Empagliflozin-Induced Fanconi Syndrome in a Patient With COVID-19

Session Information

Category: Fluid‚ Electrolyte‚ and Acid-Base Disorders

  • 1002 Fluid‚ Electrolyte‚ and Acid-Base Disorders: Clinical


  • Fernandez, Nicole, LewisGale Medical Center, Salem, Virginia, United States
  • Guez, Gilad S., LewisGale Medical Center, Salem, Virginia, United States
  • Escasinas, Edgar R., LewisGale Medical Center, Salem, Virginia, United States

Fanconi syndrome is a renal tubular acidosis type 2 that also presents with phosphaturia, renal glucosuria, aminoaciduria, and tubular proteinuria. Etiologies of fanconi syndrome include wilson’s disease, inborn errors of metabolism, type 1 glycogen storage disorders, multiple myeloma, heavy metal toxicity, and medications. While a variety of drugs can lead to fanconi syndrome, there are only 4 published cases due to an SGLT-2 inhibitor, all of which were associated with canagliflozin. Based on our literature review, this is the first reported case of fanconi syndrome due to empagliflozin use.

Case Description

61 year-old female with history of type II diabetes mellitus and rheumatoid arthritis. She had been taking empaglofazin-metformin 12.5 mg-1,000 mg, twice a day for 1.5 years and A1C was 7%. She had covid, and was admitted for severe fatigue and nonanion gap metabolic acidosis. Empaglofazin-metformin was held on admission. Metabolic panel showed bicarbonate 11 mmol/L, phosphate 1.2 mg/dL, magnesium 1.5 mg/dl and potassium 2.7 mmol/L. She required a lot of replacement over the course of 9 days before returning to normal electrolyte levels (table 2).

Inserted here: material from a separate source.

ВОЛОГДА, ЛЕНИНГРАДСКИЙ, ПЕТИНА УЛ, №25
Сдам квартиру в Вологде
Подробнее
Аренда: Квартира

Urine studies (table 1) including aminoaciduria also demonstrated that patient had an underlying Fanconi Syndrome. The severe fatigue was exacerbated by Covid infection, but was multifactorial due to low levels of serum electrolytes as well.

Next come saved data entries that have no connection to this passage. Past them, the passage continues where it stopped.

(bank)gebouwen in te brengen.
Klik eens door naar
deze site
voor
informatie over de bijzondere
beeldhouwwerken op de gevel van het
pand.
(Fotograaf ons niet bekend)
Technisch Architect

Fanconi syndrome is a rare form of renal tubular acidosis type II, historically associated with a variety of medications. Some notable drugs include aminoglycosides, cisplatin, valproic acid, tetracyclines, ifosfamide, and tenofovir, as well as heavy metal toxicity. Currently, fanconi syndrome is not a known adverse effect for SGLT 2 inhibitors as there are only 4 previously reported cases. Due to recent emerging data supporting the use of this medication class in diabetes mellitus, especially complicated by congestive heart failure and chronic kidney disease, more data is needed in order to evaluate the benefits of these medications compared to the increasingly growing body of reported complications.